(TASK STATEMENT) Print each record that follows exactly, leaving the pictures behind.

++++++++++++++++++++

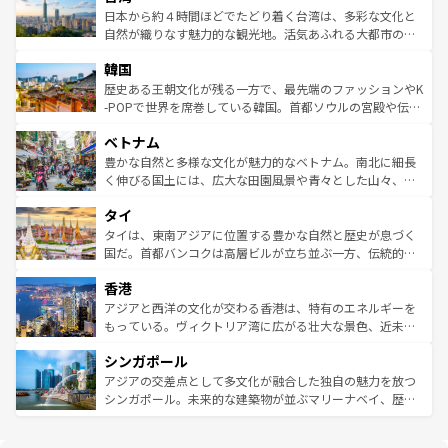
情報は
コンテンツ一覧
を参照してほしい。
人々、おいしいローカルフードやハワイアンミュージッ
ク）、タスマニアの美しい原生林やケアンズの熱帯雨林な
日本から約４時間ほどでたどり着く台湾は、多彩な文化と
ク、伝統的なフラダンスなど、すべてがハワイの魅力を彩
ど、見どころがたくさん。また、カフェやワイン、オージ
自然が織りなす魅力的な観光地。活気あふれる大都市の台
っている。訪れるたびに新しい発見と感動が待っているハ
ービーフなどの食文化も豊かで、美味しいものであふれて
北やノスタルジックな町並みが人気な九份（ジォウフェ
ワイを、存分に味わってほしい。 なお、新着のハワイ情報
韓国
いる。アクティビティも充実しており、サーフィンやダイ
ン）、静ひつな山岳地帯である台湾東部など、都市の喧騒
は
コンテンツ一覧
を参照してほしい。
ビング、ハイキングなど、アウトドア好きにはたまらな
と山間の静けさが共存しており、訪れる人に新しい発見と
歴史ある王朝文化が残る一方で、最先端のファッションやK
い。オーストラリアの多彩な魅力を存分に味わいつくそ
驚きをもたらしてくれる。また、奥深い台湾の食文化も魅
-POPで世界を席巻している韓国。首都ソウルの宮殿や伝統
う。 なお、新着のオーストラリア情報は
コンテンツ一覧
を
力で、夜市などの屋台グルメから高級料理、ヘルシーで美
家屋が並ぶエリアでは韓国の歴史と文化に浸ることがで
参照してほしい。
ベトナム
容にもいいと評判のスイーツなど、バラエティ豊かな料理
き、地方に足を延ばせば四季折々の自然美を楽しむことが
が味わえる。 なお、新着の台湾情報は
コンテンツ一覧
を参
できる。そして、キムチや焼肉、絶品のストリートフード
豊かな自然と多様な文化が魅力的なベトナム。南北に細長
照してほしい。
まで、さまざまな韓国料理が待っている。夜には、韓国な
く伸びる国土には、広大な田園風景や青々とした山々、世
らではのナイトライフも堪能できる。あたたかいホスピタ
界遺産に登録された壮大な自然景観が点在し、都市部では
タイ
リティに包まれながら、韓国の多彩な魅力を心ゆくまで味
急速な発展と共に伝統が息づく。ハノイの古い町並みやホ
わってみてほしい。 なお、新着の韓国情報は
コンテンツ一
ーチミン市のフランス統治時代の建物も、独特の雰囲気を
タイは、東南アジアに位置する豊かな自然と歴史が息づく
覧
を参照してほしい。
醸し出している。また、バラエティの豊かさとおいしさで
国だ。首都バンコクは高層ビルが立ち並ぶ一方、伝統的な
世界中の食通を魅了してやまないベトナム料理も魅力のひ
寺院や市場がいたるところに点在し、古きよき文化と現代
香港
とつ。フォーやバインミー、ベトナムコーヒーなどは、ぜ
の活気が交差している。北部ではチェンマイなどの山岳地
ひ現地で味わいたい。どの地域を訪れてもあたたかい人々
帯で自然と触れ合い、南部ではプーケットやクラビの美し
アジアと西洋の文化が交わる香港は、特有のエネルギーを
が旅行者を迎えてくれるので、きっと忘れられない旅にな
いビーチでリゾート気分を楽しむことができる。タイ料理
もっている。ヴィクトリア湾に広がる壮大な景色、近未来
るはずだ。 なお、新着のベトナム情報は
コンテンツ一覧
を
は世界的に有名で、屋台から高級レストランまで味覚を刺
的なアートスポット、そして歴史と現代が融合した町並
参照してほしい。
シンガポール
激する。気候は一年中温暖で、どの季節にも異なる楽しみ
み、どこを訪れても感動するはず。観光スポットが密集し
が待っている。親しみやすいタイの人々、仏教を中心とし
ており、効率よく見どころを回れるのも魅力。息をのむよ
アジアの交差点として多文化が融合した独自の魅力を放つ
た文化、そして多様な観光資源が、訪れる旅人を魅了し続
うな絶景から文化的な体験まで、香港を存分に楽しみ尽く
シンガポール。未来的な建築物が並ぶマリーナベイ、歴史
ける。 なお、新着のタイ情報は
コンテンツ一覧
を参照して
そう。 なお、新着の香港情報は
コンテンツ一覧
を参照して
と伝統を感じられるエスニックタウン、多数の緑豊かな公
ほしい。
ほしい。
園や自然保護区など、自然が調和した近代的な景観と文化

++++++++++++++++++++

(THE ANSWER)
情報は
コンテンツ一覧
を参照してほしい。
人々、おいしいローカルフードやハワイアンミュージッ
ク）、タスマニアの美しい原生林やケアンズの熱帯雨林な
日本から約４時間ほどでたどり着く台湾は、多彩な文化と
ク、伝統的なフラダンスなど、すべてがハワイの魅力を彩
ど、見どころがたくさん。また、カフェやワイン、オージ
自然が織りなす魅力的な観光地。活気あふれる大都市の台
っている。訪れるたびに新しい発見と感動が待っているハ
ービーフなどの食文化も豊かで、美味しいものであふれて
北やノスタルジックな町並みが人気な九份（ジォウフェ
ワイを、存分に味わってほしい。 なお、新着のハワイ情報
韓国
いる。アクティビティも充実しており、サーフィンやダイ
ン）、静ひつな山岳地帯である台湾東部など、都市の喧騒
は
コンテンツ一覧
を参照してほしい。
ビング、ハイキングなど、アウトドア好きにはたまらな
と山間の静けさが共存しており、訪れる人に新しい発見と
歴史ある王朝文化が残る一方で、最先端のファッションやK
い。オーストラリアの多彩な魅力を存分に味わいつくそ
驚きをもたらしてくれる。また、奥深い台湾の食文化も魅
-POPで世界を席巻している韓国。首都ソウルの宮殿や伝統
う。 なお、新着のオーストラリア情報は
コンテンツ一覧
を
力で、夜市などの屋台グルメから高級料理、ヘルシーで美
家屋が並ぶエリアでは韓国の歴史と文化に浸ることがで
参照してほしい。
ベトナム
容にもいいと評判のスイーツなど、バラエティ豊かな料理
き、地方に足を延ばせば四季折々の自然美を楽しむことが
が味わえる。 なお、新着の台湾情報は
コンテンツ一覧
を参
できる。そして、キムチや焼肉、絶品のストリートフード
豊かな自然と多様な文化が魅力的なベトナム。南北に細長
照してほしい。
まで、さまざまな韓国料理が待っている。夜には、韓国な
く伸びる国土には、広大な田園風景や青々とした山々、世
らではのナイトライフも堪能できる。あたたかいホスピタ
界遺産に登録された壮大な自然景観が点在し、都市部では
タイ
リティに包まれながら、韓国の多彩な魅力を心ゆくまで味
急速な発展と共に伝統が息づく。ハノイの古い町並みやホ
わってみてほしい。 なお、新着の韓国情報は
コンテンツ一
ーチミン市のフランス統治時代の建物も、独特の雰囲気を
タイは、東南アジアに位置する豊かな自然と歴史が息づく
覧
を参照してほしい。
醸し出している。また、バラエティの豊かさとおいしさで
国だ。首都バンコクは高層ビルが立ち並ぶ一方、伝統的な
世界中の食通を魅了してやまないベトナム料理も魅力のひ
寺院や市場がいたるところに点在し、古きよき文化と現代
香港
とつ。フォーやバインミー、ベトナムコーヒーなどは、ぜ
の活気が交差している。北部ではチェンマイなどの山岳地
ひ現地で味わいたい。どの地域を訪れてもあたたかい人々
帯で自然と触れ合い、南部ではプーケットやクラビの美し
アジアと西洋の文化が交わる香港は、特有のエネルギーを
が旅行者を迎えてくれるので、きっと忘れられない旅にな
いビーチでリゾート気分を楽しむことができる。タイ料理
もっている。ヴィクトリア湾に広がる壮大な景色、近未来
るはずだ。 なお、新着のベトナム情報は
コンテンツ一覧
を
は世界的に有名で、屋台から高級レストランまで味覚を刺
的なアートスポット、そして歴史と現代が融合した町並
参照してほしい。
シンガポール
激する。気候は一年中温暖で、どの季節にも異なる楽しみ
み、どこを訪れても感動するはず。観光スポットが密集し
が待っている。親しみやすいタイの人々、仏教を中心とし
ており、効率よく見どころを回れるのも魅力。息をのむよ
アジアの交差点として多文化が融合した独自の魅力を放つ
た文化、そして多様な観光資源が、訪れる旅人を魅了し続
うな絶景から文化的な体験まで、香港を存分に楽しみ尽く
シンガポール。未来的な建築物が並ぶマリーナベイ、歴史
ける。 なお、新着のタイ情報は
コンテンツ一覧
を参照して
そう。 なお、新着の香港情報は
コンテンツ一覧
を参照して
と伝統を感じられるエスニックタウン、多数の緑豊かな公
ほしい。
ほしい。
園や自然保護区など、自然が調和した近代的な景観と文化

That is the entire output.